Maintaining distributed invariants

Many systems have, as a more or less central part, the task of upholding some kind of invariant. Examples include

No payments from an account without money in it
Don't accept an order unless we either have stock or will have stock within the period we promise to deliver the product in
Don't let traders expose themselves to too much risk, whatever that means
Always close a connection (or file or any other closeable resource) after use
Any sort of access restriction
Any sort of integrity constraint

So, invariants are everywhere and being able to uphold them is the name of the game. This game becomes significantly harder when we go from one to more physical hosts or from one to more of just about anything of significance. Two databases, two applications on the same database, two threads, two features mutating the same state...

In other words; the world is filled with invariants that we need to uphold and doing so is very complicated as soon as you go to a distributed setting. For the vast majority of commercial systems a distributed setting is required.

It is thus interesting to see how we choose to maintain these distributed invariants in practice. Most of the time these invariants are upheld by application code. Code that is changed on a fairly consistent basis. Often time the code itself is even distributed into multiple repositories and mingled with business logic or worse. For most language in widespread usage today there is very poor support for encoding such invariants and controlling them as part of compilation (are you sure have closed all the connections that should be closed in your codebase? Can you verify without reading the code?). Hopefully some tests have been written to provide at least some defense. Then again, how many of the above examples can you write a test for in your favourite language? All in all the situation is far from ideal.

It is worth considering what we would like from the invariants. A wish list if you will. Here is a short one off the top of my head.

Easy to write
- Short
Easy to read
- Close to human language
- Declarative
Systemwide!
Easy to verify

As usual it's hard to point to a silver bullet. I think however it is fair to say that we have some systemic inefficiencies in the industry today.

Many applications (or suites of applications) use a single database. In such cases maintaining the invariants at the database level and making the application dumb is probably a better solution than the other way around (*wink* *wink* NoSQL). You could even completely automate the application code (see postgrest and postgraphile). That would certainly satisfy a couple of the criteria above. That might introduce other problems, but that is a different topic for a different day.

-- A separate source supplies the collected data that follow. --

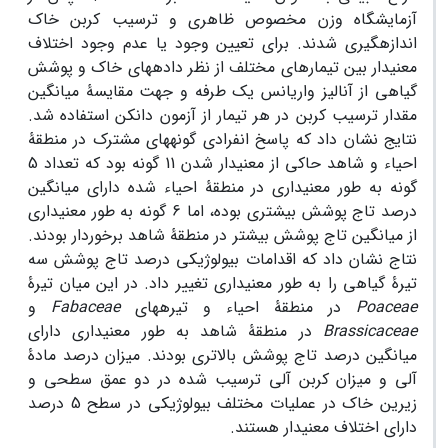
آزمایشگاه وزن مخصوص ظاهری و ترسیب کربن خاک
اندازه­گیری شدند. برای تعیین وجود یا عدم وجود اختلاف
معنی­دار بین تیمار­های مختلف از نظر داده­های خاک و پوشش
گیاهی از آنالیز واریانس یک طرفه و جهت مقایسۀ میانگین
مقدار ترسیب کربن در هر تیمار از آزمون دانکن استفاده شد.
نتایج نشان داد که پاسخ انفرادی گونه­های مشترک در منطقۀ
احیاء و شاهد حاکی از معنی­دار شدن 11 گونه بود که تعداد 5
گونه به طور معنی­داری در منطقۀ احیاء شده دارای میانگین
درصد تاج پوشش بیشتری بوده، اما 6 گونه به طور معنی­داری
از میانگین تاج پوشش بیشتر در منطقۀ شاهد برخوردار بودند.
نتاج نشان داد که اقدامات بیولوژیکی درصد تاج پوشش سه
تیرۀ گیاهی را به طور معنی­داری تغییر داد. در این میان تیرۀ
Poaceae
در منطقۀ احیاء و تیره­های
Fabaceae
و
Brassicaceae
در منطقۀ شاهد به طور معنی­داری دارای
میانگین درصد تاج پوشش بالاتری بودند. میزان درصد مادۀ
آلی و میزان کربن آلی ترسیب شده در دو عمق سطحی و
زیرین خاک در عملیات مختلف بیولوژیکی در سطح 5 درصد
دارای اختلاف معنی­دار هستند.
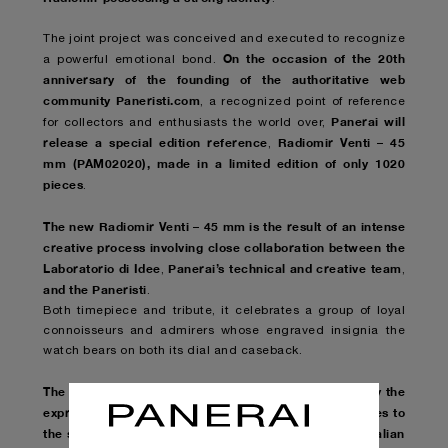
The joint project was conceived and executed to recognize
On the occasion of the 20th
a powerful emotional bond.
anniversary of the founding of the authoritative web
community Paneristi.com
, a recognized point of reference
Panerai will
for collectors and enthusiasts the world over,
release a special edition reference
Radiomir Venti – 45
,
mm (PAM02020), made in a limited edition of only 1020
pieces
.
The new Radiomir Venti – 45 mm is the result of an intense
creative process involving close collaboration between the
Laboratorio di Idee
Panerai’s technical and creative team
,
,
and the Paneristi
.
Both timepiece and tribute, it celebrates a group of loyal
connoisseurs and admirers whose engraved insignia the
watch bears on both its dial and caseback.
The model reinterprets with a contemporary sensibility the
expressive vocabulary of the first Radiomir
which dates to
,
the second half of the 1930s and is a quintessential Italian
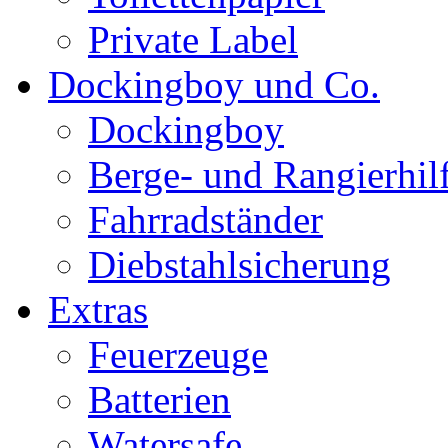
Private Label
Dockingboy und Co.
Dockingboy
Berge- und Rangierhil
Fahrradständer
Diebstahlsicherung
Extras
Feuerzeuge
Batterien
Watersafe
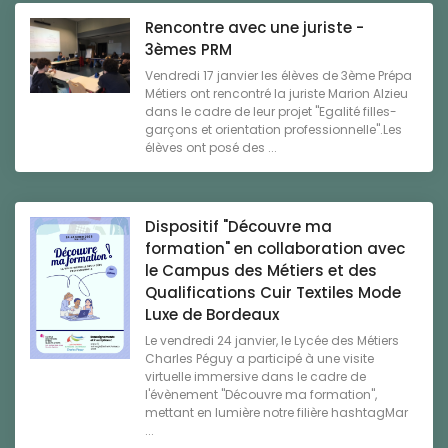
Rencontre avec une juriste -
3èmes PRM
Vendredi 17 janvier les élèves de 3ème Prépa
Métiers ont rencontré la juriste Marion Alzieu
dans le cadre de leur projet "Egalité filles-
garçons et orientation professionnelle".Les
élèves ont posé des ...
Dispositif "Découvre ma
formation" en collaboration avec
le Campus des Métiers et des
Qualifications Cuir Textiles Mode
Luxe de Bordeaux
Le vendredi 24 janvier, le Lycée des Métiers
Charles Péguy a participé à une visite
virtuelle immersive dans le cadre de
l'évènement "Découvre ma formation",
mettant en lumière notre filière hashtagMar
...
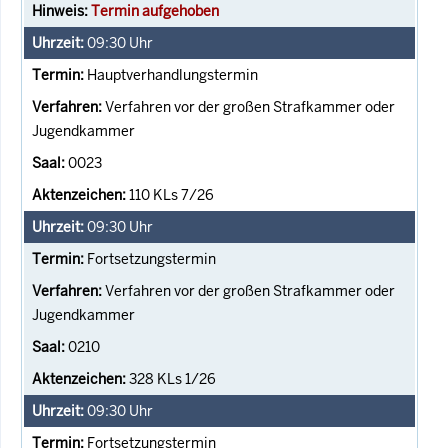
Termin aufgehoben
09:30
Uhr
Hauptverhandlungstermin
Verfahren vor der großen Strafkammer oder
Jugendkammer
0023
110 KLs 7/26
09:30
Uhr
Fortsetzungstermin
Verfahren vor der großen Strafkammer oder
Jugendkammer
0210
328 KLs 1/26
09:30
Uhr
Fortsetzungstermin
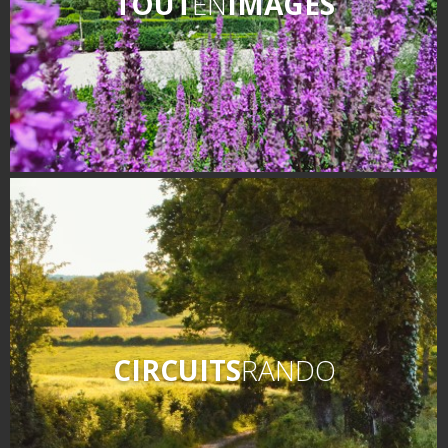
TOUT
EN
IMAGES
Les visites accompagnées
L'espace Georges Rouquier
à Goutrens
Nos Campagnes Autrefois à
Goutrens
Le musée de la forge à
Belcastel
Artistes et artisans d'art
La gastronomie
locale
La chataîgne
Les vignes
CIRCUITS
RANDO
Les marchés et foires
Nos producteurs
Recettes et produits locaux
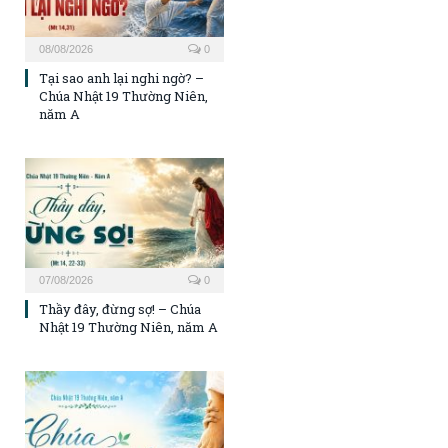
08/08/2026
0
Tại sao anh lại nghi ngờ? –
Chúa Nhật 19 Thường Niên,
năm A
07/08/2026
0
Thầy đây, đừng sợ! – Chúa
Nhật 19 Thường Niên, năm A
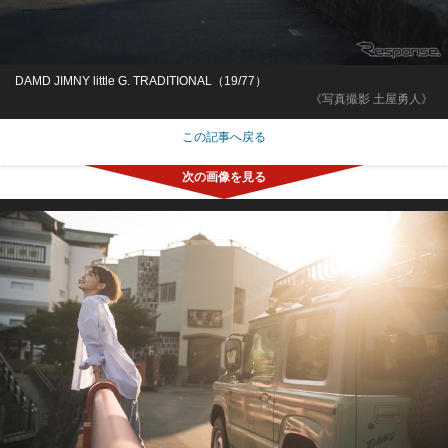
DAMD JIMNY little G. TRADITIONAL（19/77）
《写真撮影 土屋勇人》
この記事へ戻る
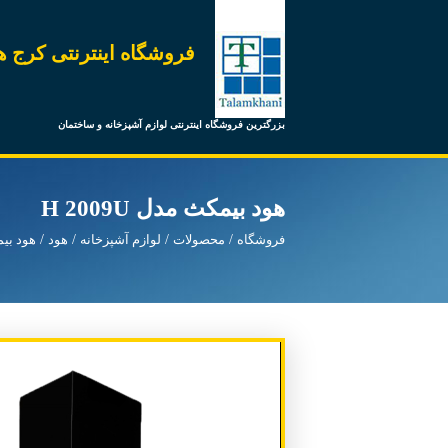
فروشگاه اینترنتی کرج ه
بزرگترین فروشگاه اینترنتی لوازم آشپزخانه و ساختمان
هود بیمکث مدل H 2009U
فروشگاه
محصولات
لوازم آشپزخانه
هود
هود بی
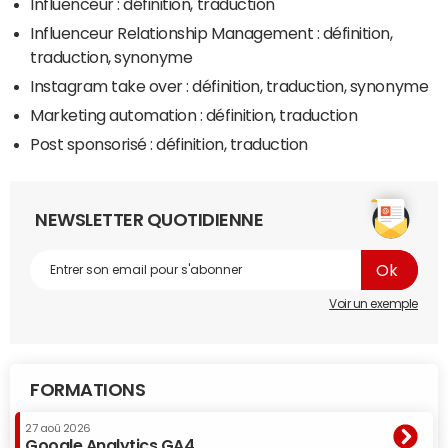
Influenceur : définition, traduction
Influenceur Relationship Management : définition,
traduction, synonyme
Instagram take over : définition, traduction, synonyme
Marketing automation : définition, traduction
Post sponsorisé : définition, traduction
NEWSLETTER QUOTIDIENNE
Voir un exemple
FORMATIONS
27 aoû 2026
Google Analytics GA4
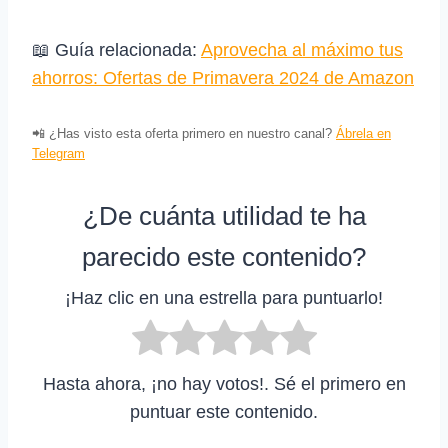
📖 Guía relacionada:
Aprovecha al máximo tus
ahorros: Ofertas de Primavera 2024 de Amazon
📲 ¿Has visto esta oferta primero en nuestro canal?
Ábrela en
Telegram
¿De cuánta utilidad te ha
parecido este contenido?
¡Haz clic en una estrella para puntuarlo!
Hasta ahora, ¡no hay votos!. Sé el primero en
puntuar este contenido.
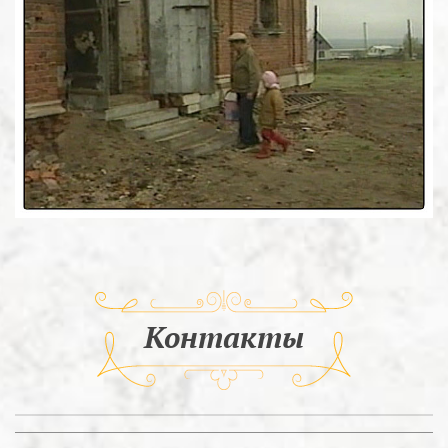
Контакты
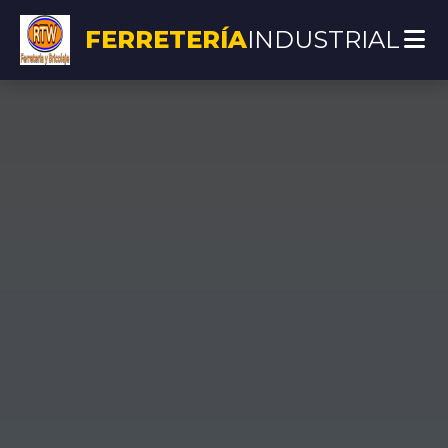
FERRETERÍA
INDUSTRIAL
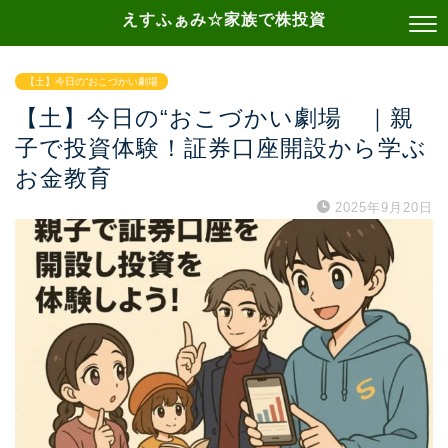
えすふぁみ☆家族で株投資
【土】今日の“おこづかい劇場
【土】今日の“おこづかい劇場 ｜親
子で投資体験！証券口座開設から学ぶ
お金教育
2025年9月20日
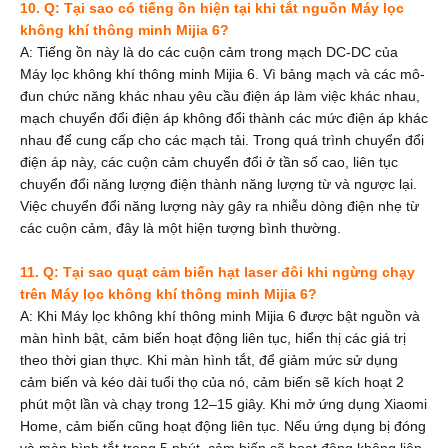
10. Q: Tại sao có tiếng ồn hiện tại khi tắt nguồn Máy lọc
không khí thông minh Mijia 6?
A: Tiếng ồn này là do các cuộn cảm trong mạch DC-DC của
Máy lọc không khí thông minh Mijia 6. Vì bảng mạch và các mô-
đun chức năng khác nhau yêu cầu điện áp làm việc khác nhau,
mạch chuyển đổi điện áp không đổi thành các mức điện áp khác
nhau để cung cấp cho các mạch tải. Trong quá trình chuyển đổi
điện áp này, các cuộn cảm chuyển đổi ở tần số cao, liên tục
chuyển đổi năng lượng điện thành năng lượng từ và ngược lại.
Việc chuyển đổi năng lượng này gây ra nhiễu dòng điện nhẹ từ
các cuộn cảm, đây là một hiện tượng bình thường.
11. Q: Tại sao quạt cảm biến hạt laser đôi khi ngừng chạy
trên Máy lọc không khí thông minh Mijia 6?
A: Khi Máy lọc không khí thông minh Mijia 6 được bật nguồn và
màn hình bật, cảm biến hoạt động liên tục, hiển thị các giá trị
theo thời gian thực. Khi màn hình tắt, để giảm mức sử dụng
cảm biến và kéo dài tuổi thọ của nó, cảm biến sẽ kích hoạt 2
phút một lần và chạy trong 12–15 giây. Khi mở ứng dụng Xiaomi
Home, cảm biến cũng hoạt động liên tục. Nếu ứng dụng bị đóng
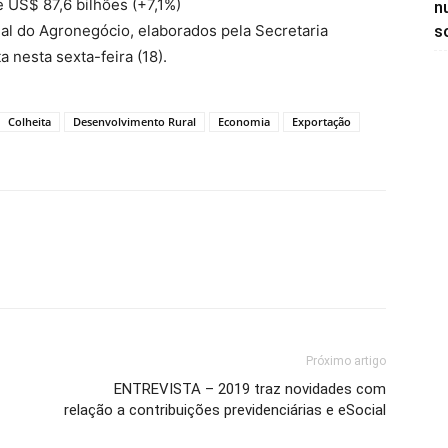
e US$ 87,6 bilhões (+7,1%)
n
al do Agronegócio, elaborados pela Secretaria
so
a nesta sexta-feira (18).
Colheita
Desenvolvimento Rural
Economia
Exportação
Próximo artigo
ENTREVISTA – 2019 traz novidades com
relação a contribuições previdenciárias e eSocial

Additionally I am floored by the lack of use of property based testing. I understand that most frameworks that support it comes with a lot of baggage in the form of categorical programming lingo that scares the average programmer and project manager. However we are in times of change, we leveled up to distributed systems, maybe that requires leveling up in other areas as well? Personally, I believe property based testing works wonders when trying to maintain invariants because it is possible to code the tests and the data generators in a way such that you describe your intentions in the code (rather than a flurry of comments describing why your tests are sufficient). Additionally, its not only about the code itself, it’s also about the kind of thinking property based tests forces you to do. You start thinking about what invariants you are trying to uphold as you write your applications. You then start writing your applications such that properties (or invariants) are easy to uphold. Oftentime this has the nice side effect of immensely simplifying designs and code in general.

Lastly I think it is time we as an industry start maturing a little. Distributed systems are the norm today. That comes with some tough challenges. So does creating a database with a good query languages. Writing a good query planner is hard, but you only write it once. Maybe it is time to look for the “query planner of maintaining distributed invariants”?